→ **EXCERPTED RECORDS**:

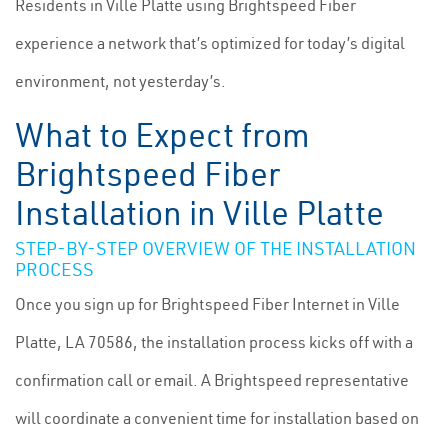
Residents in Ville Platte using Brightspeed Fiber
experience a network that’s optimized for today’s digital
environment, not yesterday’s.
What to Expect from
Brightspeed Fiber
Installation in Ville Platte
STEP-BY-STEP OVERVIEW OF THE INSTALLATION
PROCESS
Once you sign up for Brightspeed Fiber Internet in Ville
Platte, LA 70586, the installation process kicks off with a
confirmation call or email. A Brightspeed representative
will coordinate a convenient time for installation based on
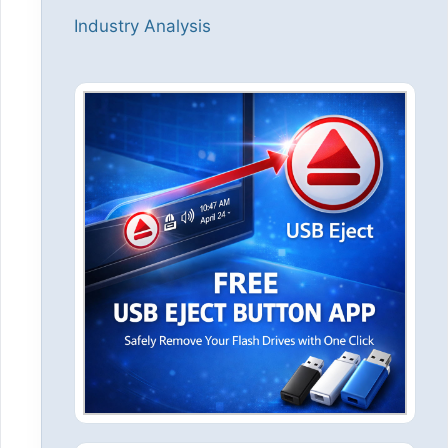
Industry Analysis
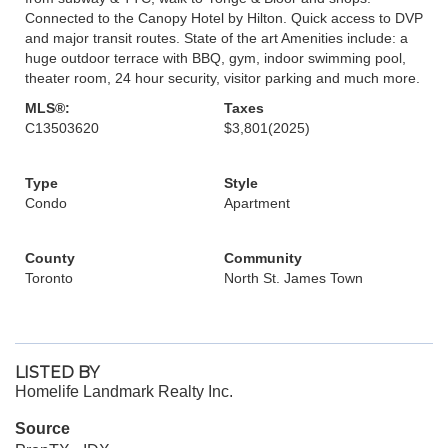
Connected to the Canopy Hotel by Hilton. Quick access to DVP
and major transit routes. State of the art Amenities include: a
huge outdoor terrace with BBQ, gym, indoor swimming pool,
theater room, 24 hour security, visitor parking and much more.
MLS®:
Taxes
C13503620
$3,801
(2025)
Type
Style
Condo
Apartment
County
Community
Toronto
North St. James Town
LISTED BY
Homelife Landmark Realty Inc.
Source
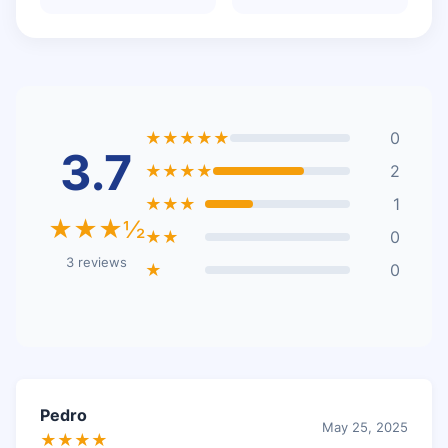
★★★★★
0
3.7
★★★★
2
★★★
1
★★★½
★★
0
3 reviews
★
0
Pedro
May 25, 2025
★★★★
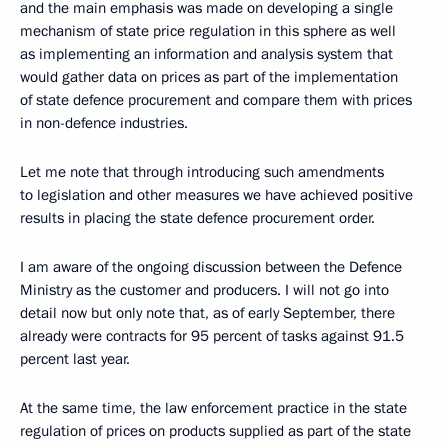
and the main emphasis was made on developing a single
mechanism of state price regulation in this sphere as well
as implementing an information and analysis system that
would gather data on prices as part of the implementation
of state defence procurement and compare them with prices
in non-defence industries.
Let me note that through introducing such amendments
to legislation and other measures we have achieved positive
results in placing the state defence procurement order.
I am aware of the ongoing discussion between the Defence
Ministry as the customer and producers. I will not go into
detail now but only note that, as of early September, there
already were contracts for 95 percent of tasks against 91.5
percent last year.
At the same time, the law enforcement practice in the state
regulation of prices on products supplied as part of the state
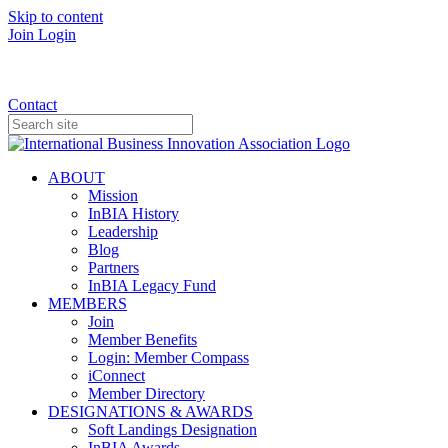
Skip to content
Join
Login
Donate
Contact
ABOUT
Mission
InBIA History
Leadership
Blog
Partners
InBIA Legacy Fund
MEMBERS
Join
Member Benefits
Login: Member Compass
iConnect
Member Directory
DESIGNATIONS & AWARDS
Soft Landings Designation
InBIA Awards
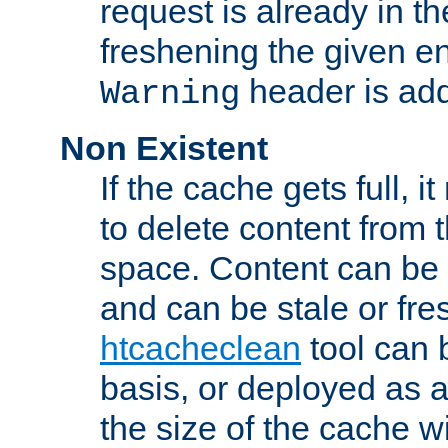
request is already in t
freshening the given en
header is add
Warning
Non Existent
If the cache gets full, i
to delete content from
space. Content can be 
and can be stale or fre
htcacheclean
tool can 
basis, or deployed as 
the size of the cache wi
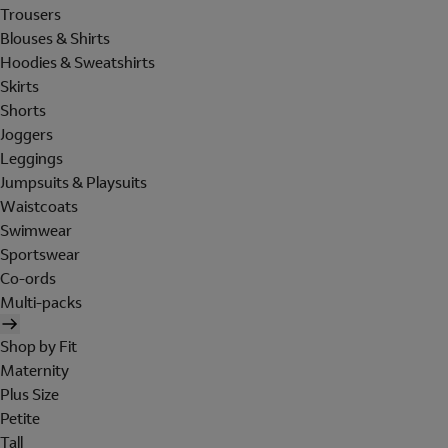
Trousers
Blouses & Shirts
Hoodies & Sweatshirts
Skirts
Shorts
Joggers
Leggings
Jumpsuits & Playsuits
Waistcoats
Swimwear
Sportswear
Co-ords
Multi-packs
Shop by Fit
Maternity
Plus Size
Petite
Tall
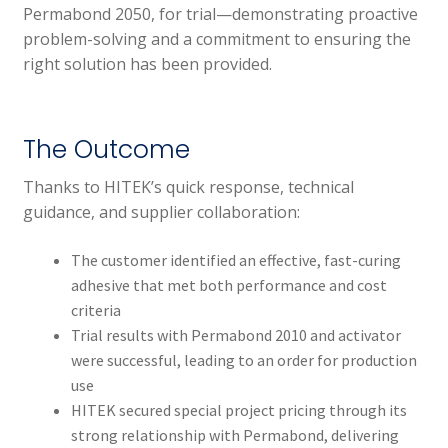
Permabond 2050, for trial—demonstrating proactive
problem-solving and a commitment to ensuring the
right solution has been provided.
The Outcome
Thanks to HITEK’s quick response, technical
guidance, and supplier collaboration:
The customer identified an effective, fast-curing
adhesive that met both performance and cost
criteria
Trial results with Permabond 2010 and activator
were successful, leading to an order for production
use
HITEK secured special project pricing through its
strong relationship with Permabond, delivering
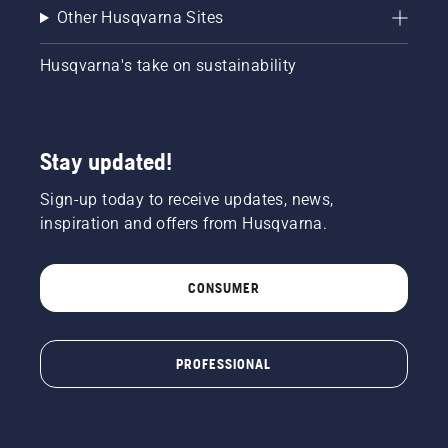
Other Husqvarna Sites
Husqvarna's take on sustainability
Stay updated!
Sign-up today to receive updates, news,
inspiration and offers from Husqvarna.
CONSUMER
PROFESSIONAL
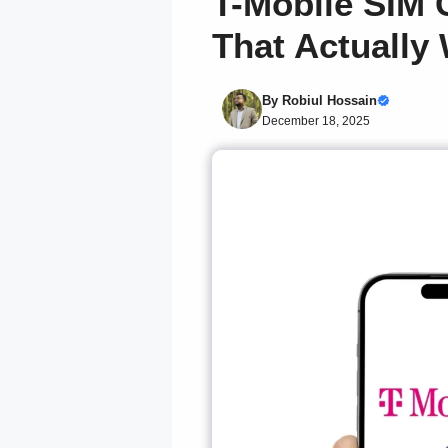
T-Mobile SIM 
That Actually
By
Robiul Hossain
December 18, 2025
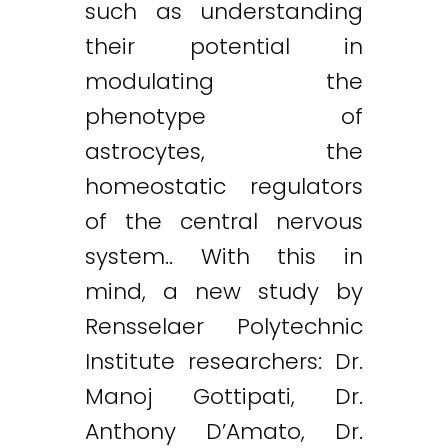
such as understanding
their potential in
modulating the
phenotype of
astrocytes, the
homeostatic regulators
of the central nervous
system.. With this in
mind, a new study by
Rensselaer Polytechnic
Institute researchers: Dr.
Manoj Gottipati, Dr.
Anthony D’Amato, Dr.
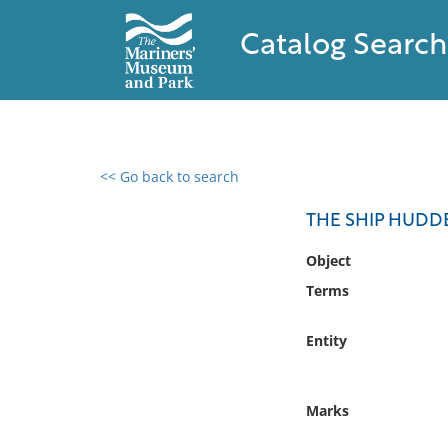
Catalog Search
<< Go back to search
0 results found
THE SHIP HUDD
Filter by
Object
Terms
Catalog
Archives
Entity
Collections
Collections NOAA
Library
Marks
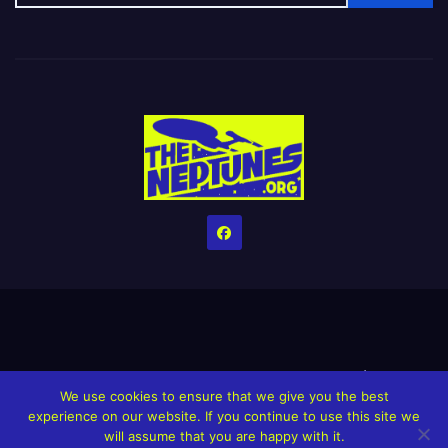
Home
Credits
Help The Website stay alive!
The Grindin’ Discord
We use cookies to ensure that we give you the best
The Neptunes Discography
The Neptunes Singles/Videos
experience on our website. If you continue to use this site we
will assume that you are happy with it.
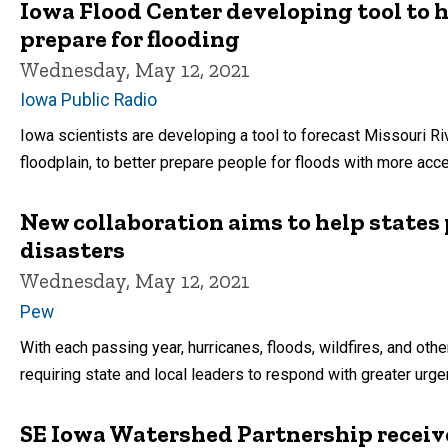
Iowa Flood Center developing tool to 
prepare for flooding
Wednesday, May 12, 2021
Iowa Public Radio
Iowa scientists are developing a tool to forecast Missouri Ri
floodplain, to better prepare people for floods with more acc
New collaboration aims to help states 
disasters
Wednesday, May 12, 2021
Pew
With each passing year, hurricanes, floods, wildfires, and ot
requiring state and local leaders to respond with greater urge
SE Iowa Watershed Partnership receives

→ **WHAT YOU WILL DO**: Your answer should consist of the lines above between those holding "of state defence" and "to delete content from", inclusive, reproduced word for word and without pictures.

→ **ANSWER BOX**:
of state defence procurement and compare them with prices
in non-defence industries.
Let me note that through introducing such amendments
to legislation and other measures we have achieved positive
results in placing the state defence procurement order.
I am aware of the ongoing discussion between the Defence
Ministry as the customer and producers. I will not go into
detail now but only note that, as of early September, there
already were contracts for 95 percent of tasks against 91.5
percent last year.
At the same time, the law enforcement practice in the state
regulation of prices on products supplied as part of the state
Skip to content
Join
Login
Donate
Contact
ABOUT
Mission
InBIA History
Leadership
Blog
Partners
InBIA Legacy Fund
MEMBERS
Join
Member Benefits
Login: Member Compass
iConnect
Member Directory
DESIGNATIONS & AWARDS
Soft Landings Designation
InBIA Awards
request is already in t
freshening the given en
header is add
Warning
Non Existent
If the cache gets full, i
to delete content from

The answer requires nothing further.